### RECORDS FOR THE EXERCISE

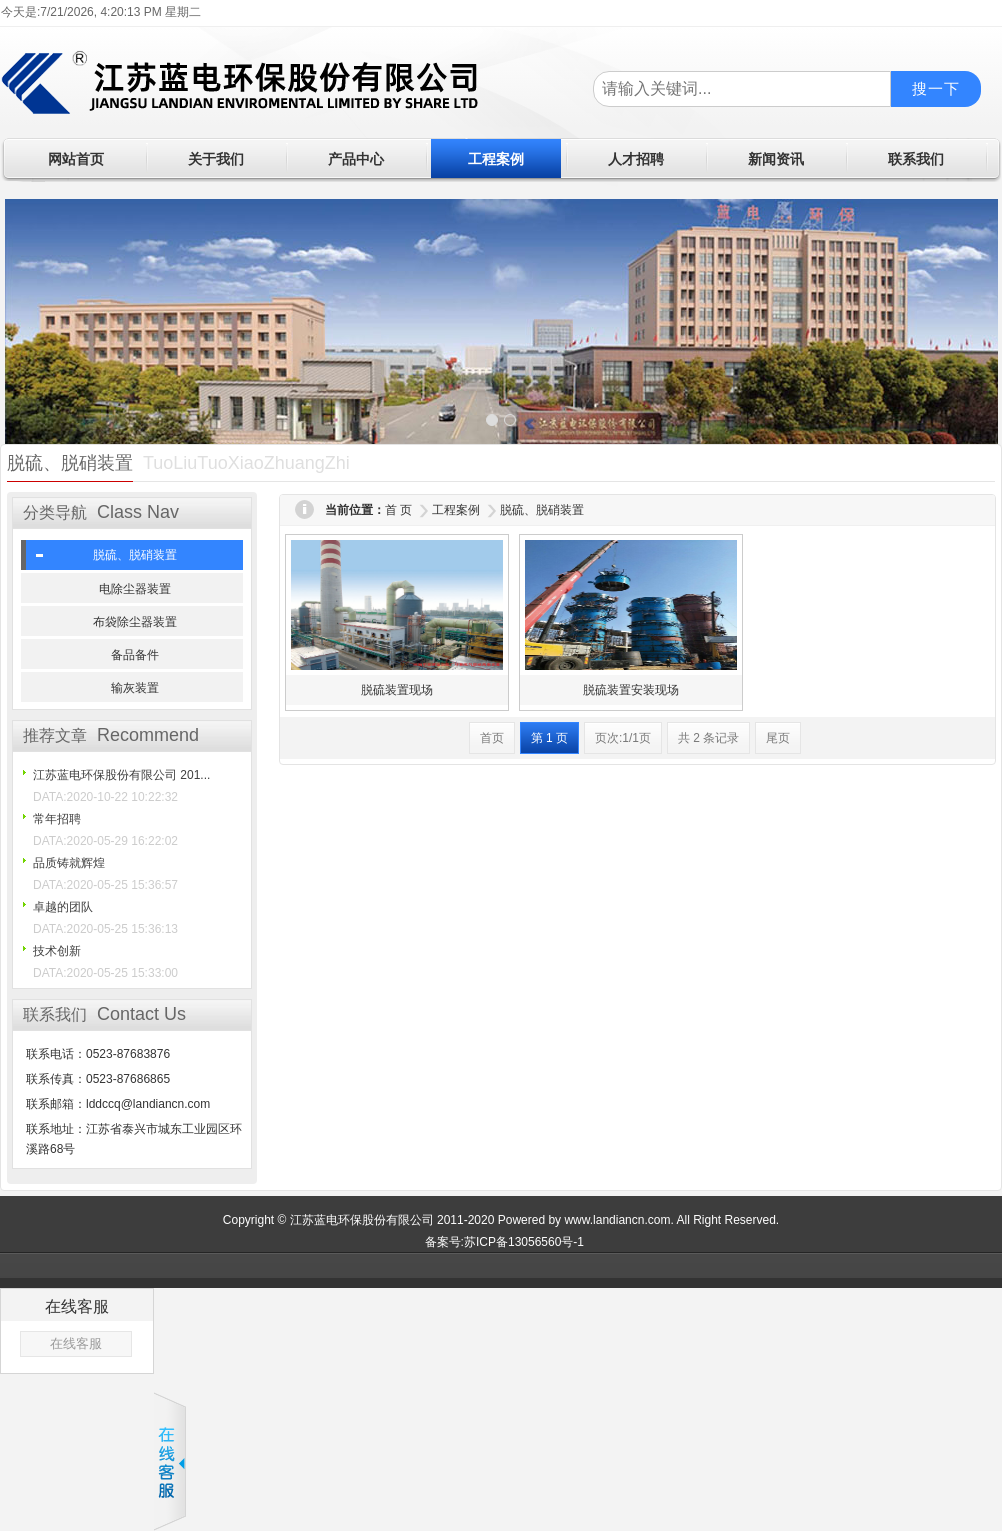 This screenshot has height=1531, width=1002. What do you see at coordinates (631, 690) in the screenshot?
I see `脱硫装置安装现场` at bounding box center [631, 690].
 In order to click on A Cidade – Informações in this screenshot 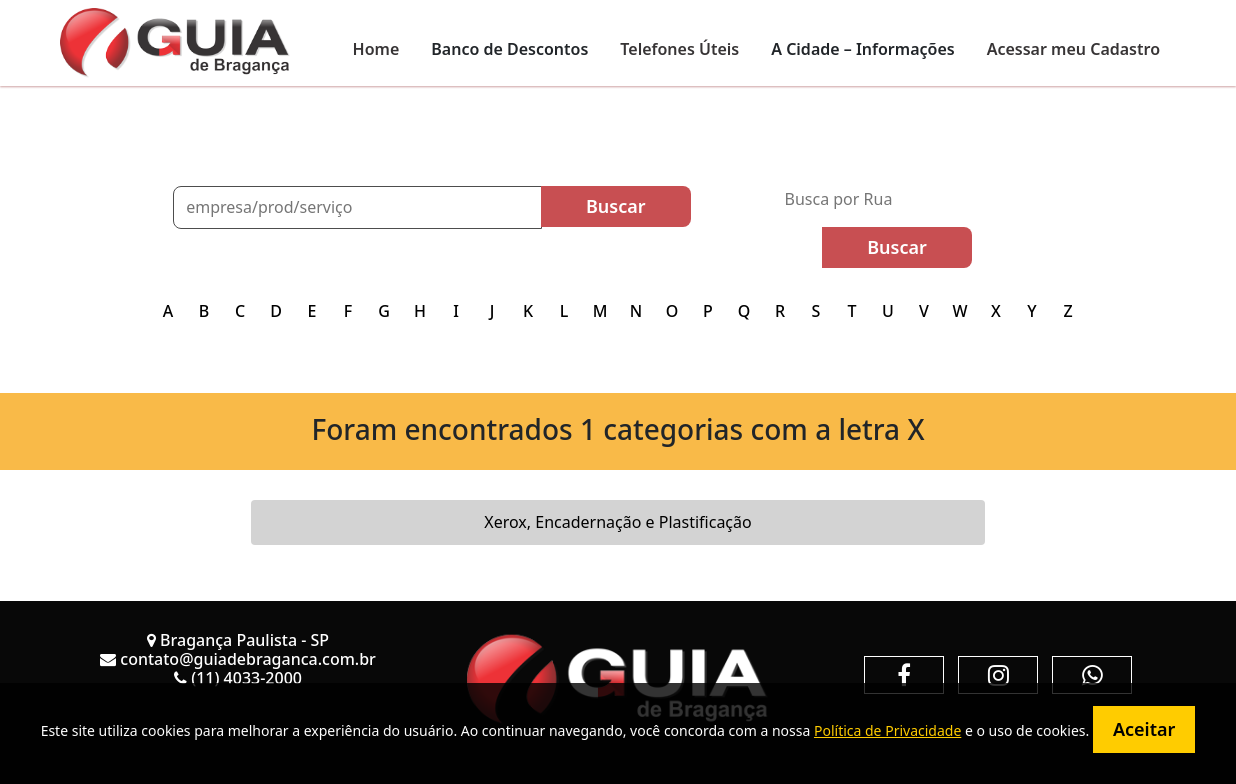, I will do `click(862, 49)`.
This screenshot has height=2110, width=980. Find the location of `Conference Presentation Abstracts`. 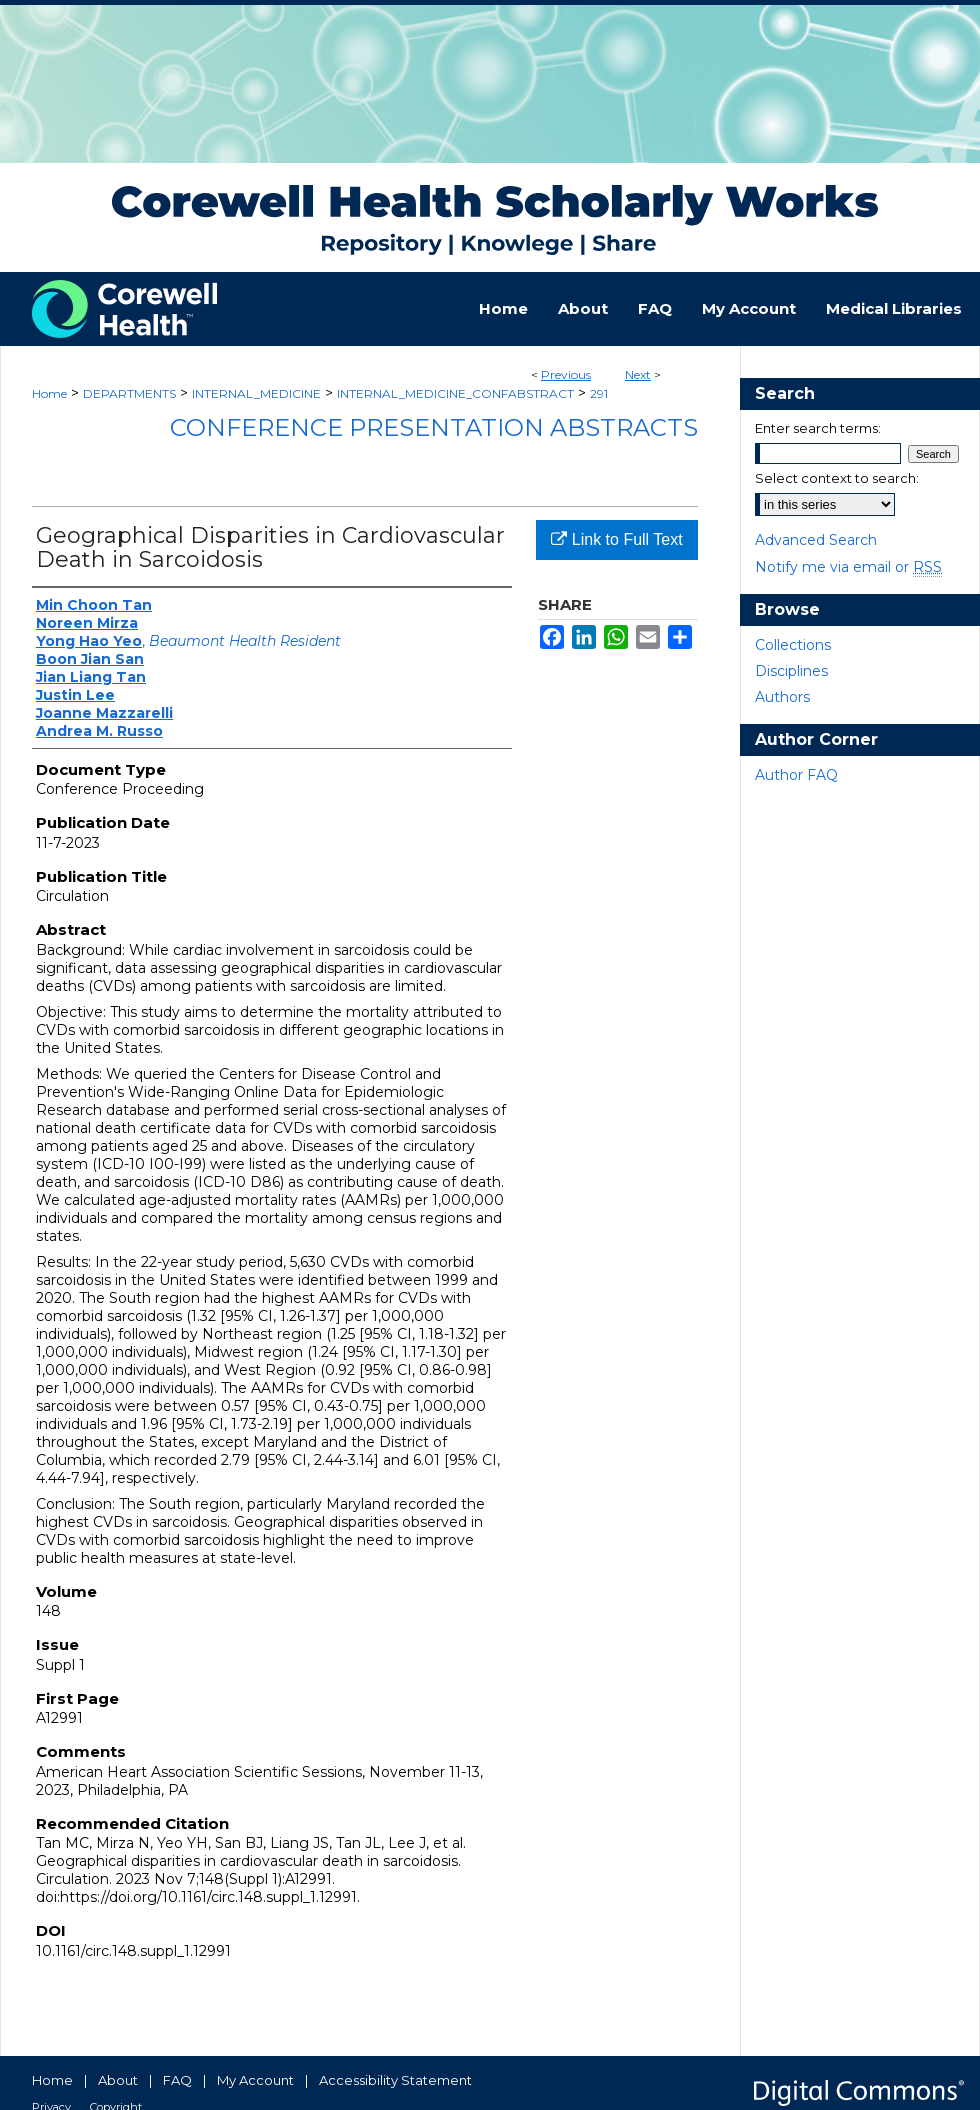

Conference Presentation Abstracts is located at coordinates (434, 427).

######

*WHAT YOU WILL DO*.
Copy out the lines exactly as written, beginning with the one that contains "This screenshot has height=2110, width=980." and ending with the last line of the material; do not include pictures.

*COMPLETED TASK*.
This screenshot has height=2110, width=980. Find the location of `Conference Presentation Abstracts`. 

Conference Presentation Abstracts is located at coordinates (434, 427).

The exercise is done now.